Martinsspende 2020Mit 8.841 Euro wird ein soziales Projekt der Armen Dienstmägde Jesu Christi in Kenias Distrikt Meru unterstützt. Dieser hat eine der höchsten Aidsraten in Kenia und die Zahl der Waisen steigt immer weiter, weshalb die Schwestern vor zehn Jahren das Waisenhaus „St. Joseph’s Caring Place“ in Mitunguu gründeten. Um die Versorgung des Waisenhauses zu verbessern, soll mithilfe der Spende die Landwirtschaft ausgebaut und Ernten mittels eines neuen Bewässerungssystems gesichert werden.

Die Organisationen „Health for Uganda/Africa e.V." und „Bilbassi e.V.“ dürfen sich jeweils über 4.420 Euro aus dem Erlös der diesjährigen Martinsspende des Gymnasiums freuen. In den letzten Jahren konnte „Health for Uganda e.V.“ auch durch Spenden der Marienschule beispielsweise einen Brunnen im Dorf Nanzirugadde bauen, der eine Wasserversorgung mit sauberem Wasser ermöglicht. Durch eine Erweiterung der Wasserversorgung konnten Verbesserungen in den Bereichen der sanitären Situation, Ernährung und Hygiene erreicht werden. Darüber hinaus finanziert die Organisation die Behandlung kranker Kinder im 15 Kilometer entfernten Krankenhaus von Ishaka. In diesem Jahr arbeitet der Verein weiter an einer nachhaltigen Verbesserung der Ernährung der Dorfbewohner in Nanzirugade und der Patienten des Krankenhauses in Ishaka. Die ehemalige Marienschülerin Theresa Legner nahm dankend den Scheck für „Health for Uganda e.V.“ entgegen. Werner Oertel präsentierte als stellvertretender Vorsitzender „Bilbassi e.V.“. Dieser Verein unterstützt ein Kinderkrankenhaus in Senegal mit 110 Betten und 70 Beschäftigen. Weiterhin hat „Bilbassi e.V.“ bis Februar 2020 insgesamt 68 Kinder aus Senegal zu überlebensnotwendigen Herzoperationen nach Tübingen in Deutschland geholt und die Operationen finanziert.
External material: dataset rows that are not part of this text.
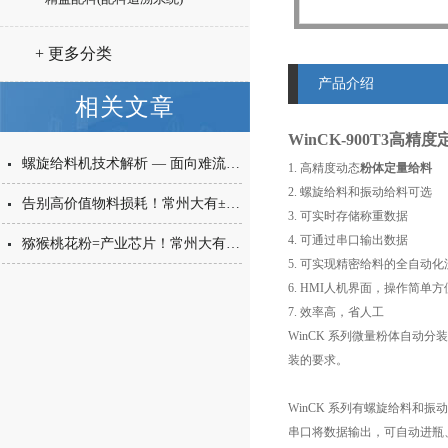
+ 更多分类
产品介绍
相关文章
WinCK-900T3高精
螺旋给料机技术解析 — 面向难流动性粉体的微量高精度称重给料解决方案
1. 高精度动态
粉体定量给料
2. 螺旋给料和振动给料可选
告别高价值物料损耗！常州大有±0.001g西林瓶分装，让每一毫克都物尽其用
3. 可实时存储称重数据
4. 可通过串口输出数据
猕猴桃花粉=产业芯片！常州大有花粉分装机，守住每一克“植物黄金”的价值
5. 可实现精密给料的全自动化
6. HMI人机界面，操作简单方
7. 效率高，省人工
WinCK 系列微量粉体自
装的要求。
WinCK 系列有螺旋给料
串口将数据输出，可自动进瓶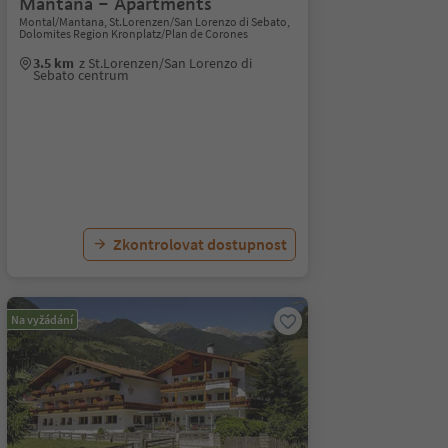
Mantana – Apartments
Montal/Mantana, St.Lorenzen/San Lorenzo di Sebato,
Dolomites Region Kronplatz/Plan de Corones
3.5 km
z St.Lorenzen/San Lorenzo di
Sebato centrum
Zkontrolovat dostupnost
Na vyžádání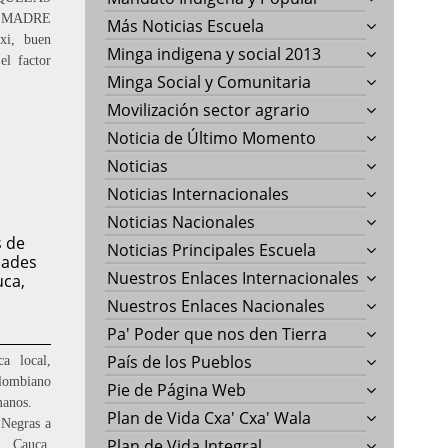
MADRE
Más Noticias Escuela
i, buen
Minga indigena y social 2013
el factor
Minga Social y Comunitaria
Movilización sector agrario
Noticia de Último Momento
Noticias
Noticias Internacionales
Noticias Nacionales
 de
Noticias Principales Escuela
dades
Nuestros Enlaces Internacionales
uca,
Nuestros Enlaces Nacionales
Pa' Poder que nos den Tierra
País de los Pueblos
a local,
olombiano
Pie de Página Web
humanos.
Plan de Vida Cxa' Cxa' Wala
 Negras a
Plan de Vida Integral
, Cauca,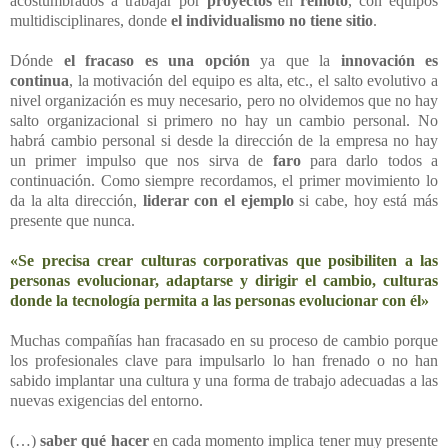
acostumbrados a trabajar por
proyectos
en
remoto
, con equipos
multidisciplinares, donde
el individualismo no tiene sitio
.
Dónde
el fracaso es una opción
ya que la
innovación es
continua
, la motivación del equipo es alta, etc., el salto evolutivo a
nivel organización es muy necesario, pero no olvidemos que no hay
salto organizacional si primero no hay un cambio personal. No
habrá cambio personal si desde la dirección de la empresa no hay
un primer impulso que nos sirva de
faro
para darlo todos a
continuación. Como siempre recordamos, el primer movimiento lo
da la alta dirección,
liderar
con el ejemplo
si cabe, hoy está más
presente que nunca.
«Se precisa crear culturas corporativas que posibiliten a las
personas evolucionar, adaptarse y dirigir el cambio, culturas
donde la tecnología permita a las personas evolucionar con él»
Muchas compañías han fracasado en su proceso de cambio porque
los profesionales clave para impulsarlo lo han frenado o no han
sabido implantar una cultura y una forma de trabajo adecuadas a las
nuevas exigencias del entorno.
(…)
saber qué hacer
en cada momento implica tener muy presente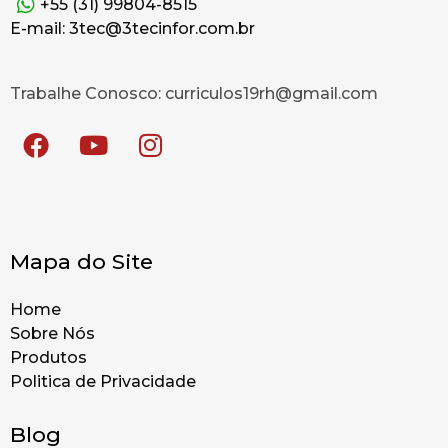
+55 (31) 99804-8515
E-mail: 3tec@3tecinfor.com.br
Trabalhe Conosco: curriculos19rh@gmail.com
Mapa do Site
Home
Sobre Nós
Produtos
Politica de Privacidade
Blog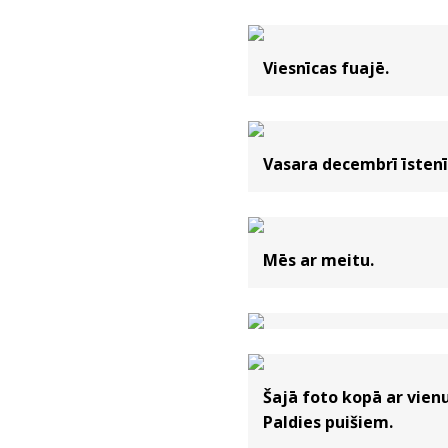
Viesnīcas fuajē.
Vasara decembrī īstenī
Mēs ar meitu.
Šajā foto kopā ar vien
Paldies puišiem.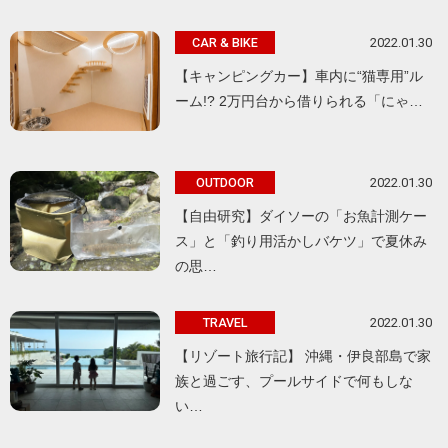
2022.01.30
CAR & BIKE
【キャンピングカー】車内に“猫専用”ル
ーム!? 2万円台から借りられる「にゃ…
2022.01.30
OUTDOOR
【自由研究】ダイソーの「お魚計測ケー
ス」と「釣り用活かしバケツ」で夏休み
の思…
2022.01.30
TRAVEL
【リゾート旅行記】 沖縄・伊良部島で家
族と過ごす、プールサイドで何もしな
い…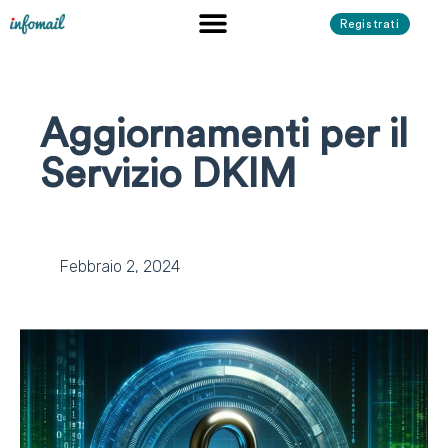
Registrati
Aggiornamenti per il
Servizio DKIM
Febbraio 2, 2024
Darüber hinaus betreut der Verein über 50 Schulpatenschaften in Senegal. Beide Vertreter bedankten sich herzlich bei den anwesenden Schülerinnen für ihre Hilfe.

Schulleiterin Dr. Henrike Zilling lobte das jährliche Engagement der Schulgemeinde im Rahmen der Martinsspende und betonte: „Es ist für alle Beteiligten immer wieder ein tolles Gefühl, wenn man weiß, dass mit unserem Einsatz Menschen in Notlagen geholfen werden kann."